## WHAT IS NEEDED
Could you say how many lines in the entries contain the string "pixel"? Give only that number.

## DATA SECTION
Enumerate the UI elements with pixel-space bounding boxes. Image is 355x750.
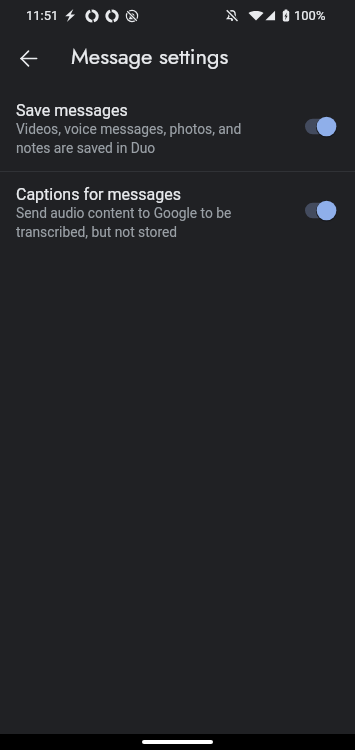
button[interactable]: Navigate up [10,40,46,76]
staticText: Captions for messages [16,185,181,204]
button[interactable]: On [305,200,337,221]
staticText: Videos, voice messages, photos, and note… [16,121,242,157]
staticText: Save messages [16,101,128,120]
staticText: Send audio content to Google to be trans… [16,205,232,241]
staticText: 100% [294,8,326,23]
button[interactable]: On [305,116,337,137]
button[interactable]: Captions for messages [0,172,355,255]
staticText: 11:51 [26,8,59,23]
button[interactable]: Save messages [0,88,355,171]
staticText: Message settings [71,40,229,72]
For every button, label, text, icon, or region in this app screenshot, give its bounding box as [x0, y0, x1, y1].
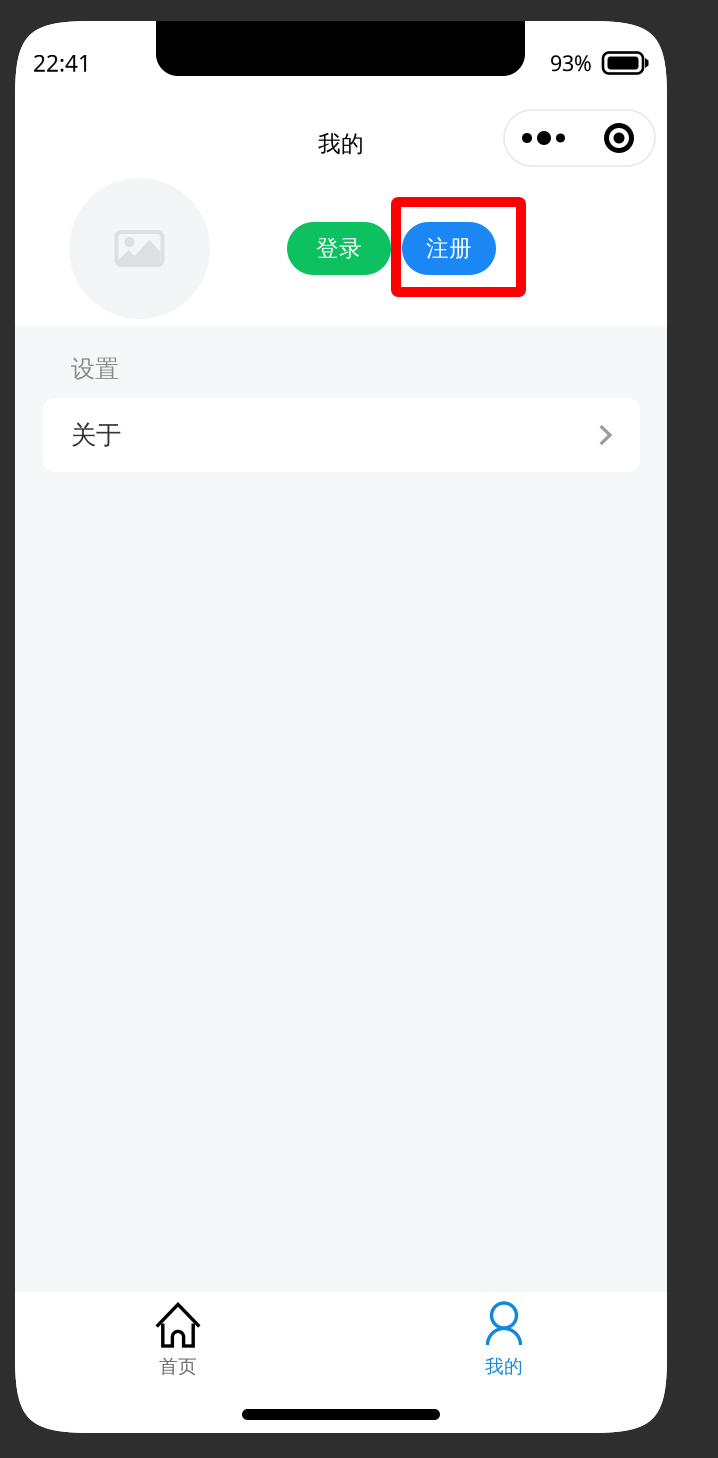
staticText: 设置 [71, 354, 119, 384]
button[interactable]: Avatar [69, 178, 210, 319]
button[interactable]: 注册 [402, 222, 496, 275]
staticText: 注册 [426, 235, 472, 262]
button[interactable]: 登录 [287, 222, 391, 275]
staticText: 我的 [485, 1355, 523, 1378]
button[interactable]: 首页 [15, 1293, 341, 1402]
button[interactable]: More and close [504, 110, 655, 166]
staticText: 关于 [71, 419, 121, 450]
button[interactable]: 我的 [341, 1292, 667, 1403]
staticText: 我的 [318, 130, 364, 158]
staticText: 22:41 [33, 48, 91, 78]
staticText: 登录 [316, 235, 362, 262]
staticText: 93% [550, 49, 592, 77]
staticText: 首页 [159, 1355, 197, 1378]
button[interactable]: 关于 [43, 398, 640, 472]
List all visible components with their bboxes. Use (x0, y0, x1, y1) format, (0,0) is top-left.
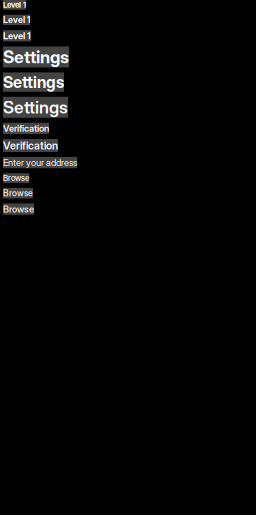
staticText: Browse (3, 188, 33, 198)
staticText: Verification (3, 139, 58, 152)
staticText: Verification (3, 123, 49, 134)
staticText: Settings (3, 72, 64, 92)
staticText: Settings (3, 97, 68, 118)
staticText: Browse (3, 203, 34, 215)
staticText: Level 1 (3, 30, 31, 42)
staticText: Settings (3, 46, 69, 68)
staticText: Level 1 (3, 0, 26, 10)
staticText: Enter your address (3, 157, 77, 168)
staticText: Browse (3, 173, 29, 183)
staticText: Level 1 (3, 15, 30, 25)
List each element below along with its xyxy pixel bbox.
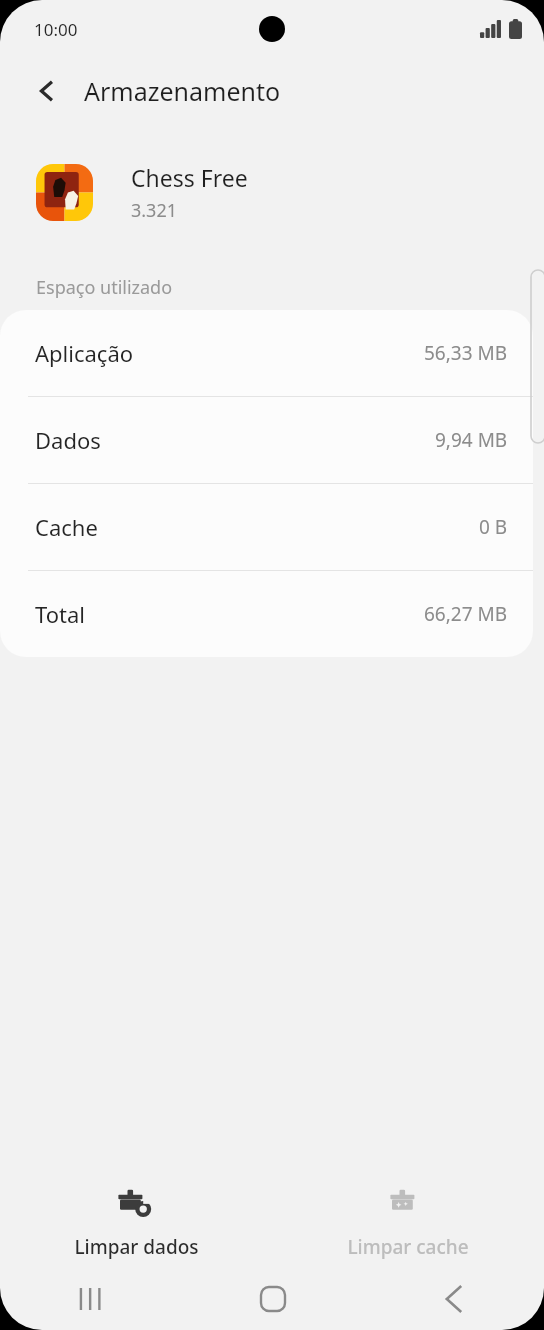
staticText: Total [35,599,85,629]
staticText: Dados [35,425,101,455]
button[interactable]: Recent apps [0,1268,182,1330]
button[interactable]: Limpar dados [0,1180,272,1268]
staticText: Armazenamento [84,74,281,108]
staticText: Cache [35,512,98,542]
button[interactable]: Dados [0,397,533,483]
staticText: 10:00 [34,18,78,41]
staticText: Limpar dados [74,1234,199,1260]
staticText: Chess Free [131,162,248,193]
button[interactable]: Back [24,67,72,115]
button[interactable]: Back [363,1268,544,1330]
staticText: 66,27 MB [424,601,508,627]
staticText: 0 B [479,514,508,540]
staticText: Aplicação [35,338,134,368]
staticText: 3.321 [131,198,178,223]
button[interactable]: Aplicação [0,310,533,396]
staticText: 56,33 MB [424,340,508,366]
staticText: 9,94 MB [435,427,508,453]
staticText: Limpar cache [347,1234,469,1260]
button[interactable]: Cache [0,484,533,570]
button[interactable]: Total [0,571,533,657]
button[interactable]: Home [182,1268,363,1330]
staticText: Espaço utilizado [36,275,173,300]
button[interactable]: Limpar cache [272,1180,544,1268]
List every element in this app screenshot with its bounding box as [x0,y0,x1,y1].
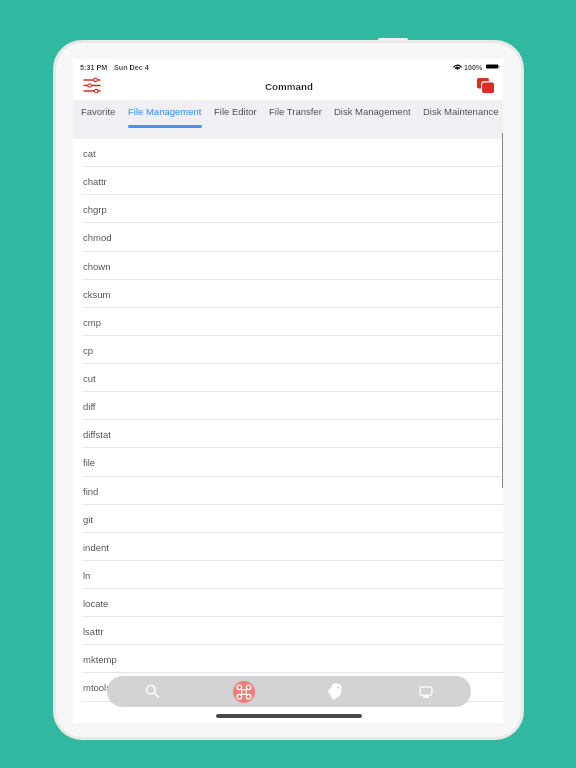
button[interactable]: chown [73,252,503,280]
button[interactable]: Tags [289,676,380,707]
staticText: Favorite [81,106,116,117]
button[interactable]: ln [73,561,503,589]
staticText: Sun Dec 4 [114,63,149,71]
staticText: mktemp [83,654,117,665]
staticText: Command [265,81,313,92]
button[interactable]: cp [73,336,503,364]
staticText: locate [83,598,109,609]
button[interactable]: find [73,477,503,505]
staticText: File Management [128,106,202,117]
staticText: File Editor [214,106,257,117]
button[interactable]: file [73,448,503,477]
button[interactable]: Favorite [75,100,122,139]
button[interactable]: File Transfer [263,100,328,139]
button[interactable]: indent [73,533,503,561]
button[interactable]: File Management [122,100,208,139]
staticText: lsattr [83,626,104,637]
button[interactable]: File Editor [208,100,263,139]
staticText: cp [83,345,94,356]
staticText: Disk Management [334,106,411,117]
staticText: Disk Maintenance [423,106,499,117]
staticText: cut [83,373,96,384]
staticText: chmod [83,232,112,243]
button[interactable]: Command [198,676,289,707]
button[interactable]: cksum [73,280,503,308]
staticText: ln [83,570,91,581]
button[interactable]: mtools [73,673,503,702]
button[interactable]: Tabs [474,74,496,96]
button[interactable]: chattr [73,167,503,195]
button[interactable]: diff [73,392,503,420]
staticText: cksum [83,289,111,300]
button[interactable]: cmp [73,308,503,336]
staticText: diffstat [83,429,111,440]
button[interactable]: chmod [73,223,503,252]
staticText: indent [83,542,109,553]
button[interactable]: lsattr [73,617,503,645]
button[interactable]: cut [73,364,503,392]
staticText: git [83,514,94,525]
button[interactable]: Disk Maintenance [417,100,503,139]
button[interactable]: diffstat [73,420,503,448]
staticText: chgrp [83,204,107,215]
button[interactable]: git [73,505,503,533]
button[interactable]: Search [107,676,198,707]
staticText: File Transfer [269,106,322,117]
button[interactable]: chgrp [73,195,503,223]
button[interactable]: cat [73,139,503,167]
staticText: 100% [464,63,483,71]
staticText: mtools [83,682,111,693]
button[interactable]: Disk Management [328,100,417,139]
staticText: 5:31 PM [80,63,108,71]
staticText: file [83,457,96,468]
button[interactable]: Filter [81,74,103,96]
staticText: cat [83,148,96,159]
staticText: cmp [83,317,101,328]
button[interactable]: locate [73,589,503,617]
button[interactable]: mktemp [73,645,503,673]
staticText: chown [83,261,111,272]
staticText: find [83,486,99,497]
staticText: diff [83,401,96,412]
button[interactable]: Display [380,676,471,707]
staticText: chattr [83,176,107,187]
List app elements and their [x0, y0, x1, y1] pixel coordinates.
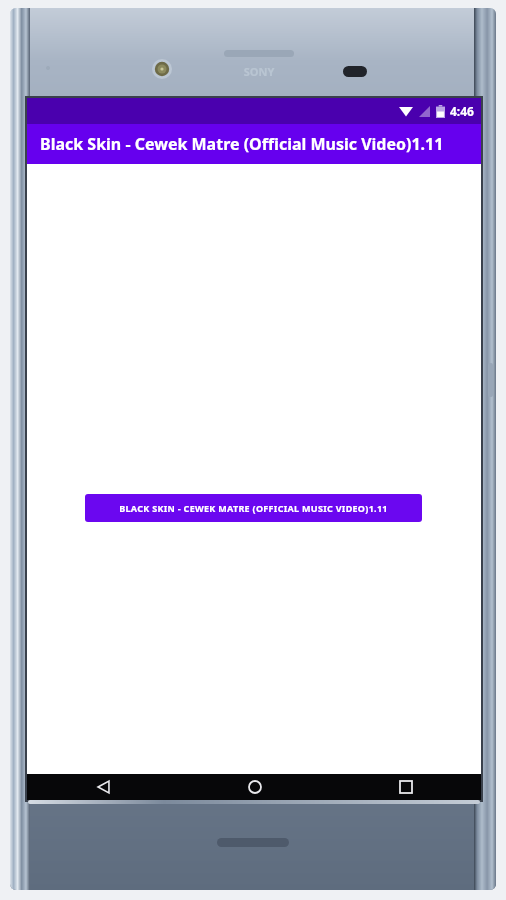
button[interactable]: BLACK SKIN - CEWEK MATRE (OFFICIAL MUSIC… — [85, 494, 422, 522]
button[interactable]: Back — [27, 774, 179, 800]
staticText: Black Skin - Cewek Matre (Official Music… — [40, 133, 444, 155]
button[interactable]: Home — [179, 774, 330, 800]
staticText: SONY — [224, 64, 294, 79]
staticText: 4:46 — [450, 103, 474, 119]
staticText: BLACK SKIN - CEWEK MATRE (OFFICIAL MUSIC… — [119, 502, 388, 514]
button[interactable]: Recent apps — [330, 774, 481, 800]
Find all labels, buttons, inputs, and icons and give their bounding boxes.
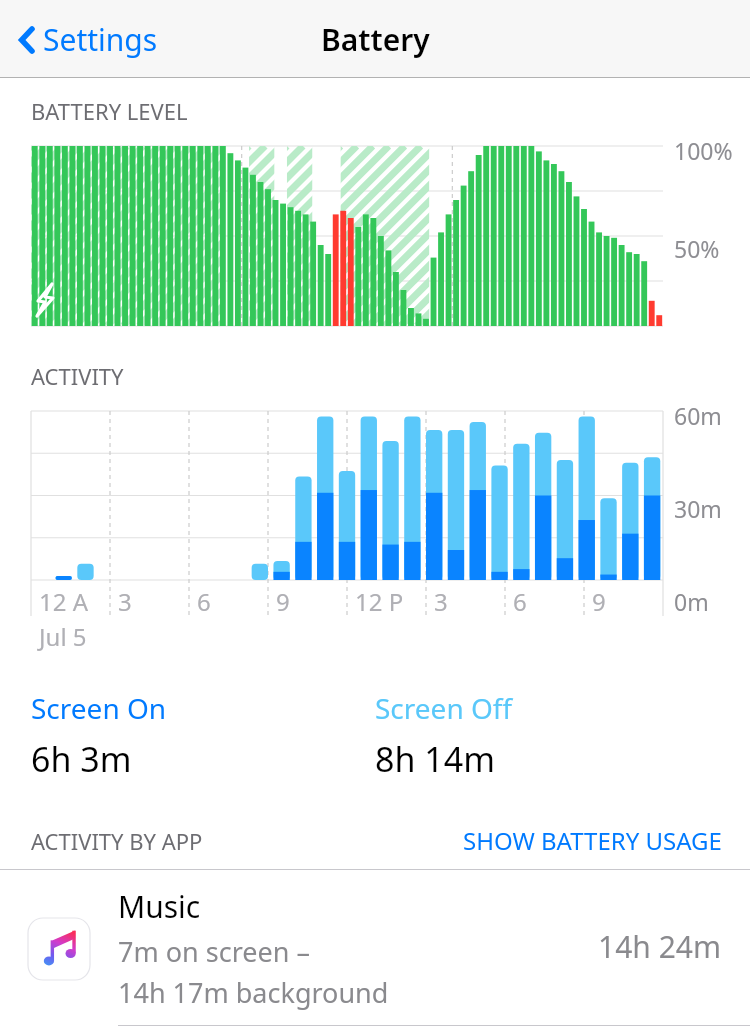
staticText: 12 P (355, 585, 404, 618)
staticText: Settings (43, 19, 158, 60)
button[interactable]: Settings (14, 13, 162, 66)
staticText: 0m (674, 586, 709, 617)
staticText: ACTIVITY BY APP (31, 826, 203, 856)
staticText: 14h 24m (598, 926, 722, 967)
staticText: 6h 3m (31, 736, 132, 782)
staticText: ACTIVITY (31, 361, 124, 391)
staticText: 8h 14m (375, 736, 495, 782)
staticText: SHOW BATTERY USAGE (463, 824, 722, 857)
staticText: 30m (674, 493, 722, 524)
staticText: 9 (592, 585, 606, 618)
staticText: 50% (674, 233, 720, 264)
staticText: 12 A (39, 585, 89, 618)
button[interactable]: Music (0, 870, 750, 1026)
staticText: 3 (434, 585, 448, 618)
staticText: 3 (118, 585, 132, 618)
staticText: 14h 17m background (118, 974, 389, 1011)
staticText: Jul 5 (39, 620, 87, 653)
staticText: 6 (197, 585, 211, 618)
staticText: 9 (276, 585, 290, 618)
staticText: Battery (321, 19, 430, 60)
staticText: 60m (674, 400, 722, 431)
button[interactable]: SHOW BATTERY USAGE (463, 824, 722, 857)
staticText: BATTERY LEVEL (31, 96, 188, 126)
staticText: 6 (513, 585, 527, 618)
staticText: Screen Off (375, 689, 513, 727)
staticText: Music (118, 886, 201, 927)
staticText: Screen On (31, 689, 167, 727)
staticText: 100% (674, 135, 733, 166)
staticText: 7m on screen – (118, 933, 310, 970)
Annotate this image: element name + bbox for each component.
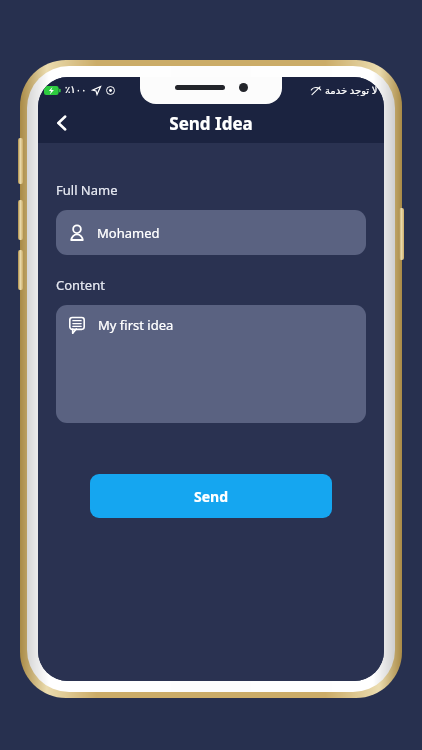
staticText: Send	[194, 487, 229, 506]
staticText: Send Idea	[169, 112, 253, 135]
staticText: لا توجد خدمة	[325, 83, 378, 97]
staticText: My first idea	[98, 316, 174, 334]
button[interactable]: Mohamed	[56, 210, 366, 255]
staticText: Full Name	[56, 181, 118, 199]
button[interactable]: Send	[90, 474, 332, 518]
staticText: Content	[56, 276, 105, 294]
staticText: Mohamed	[97, 224, 160, 242]
button[interactable]: My first idea	[56, 305, 366, 423]
button[interactable]: Back	[44, 105, 80, 141]
staticText: ٪١٠٠	[65, 84, 87, 96]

## RESPONSE TO THE EXERCISE
3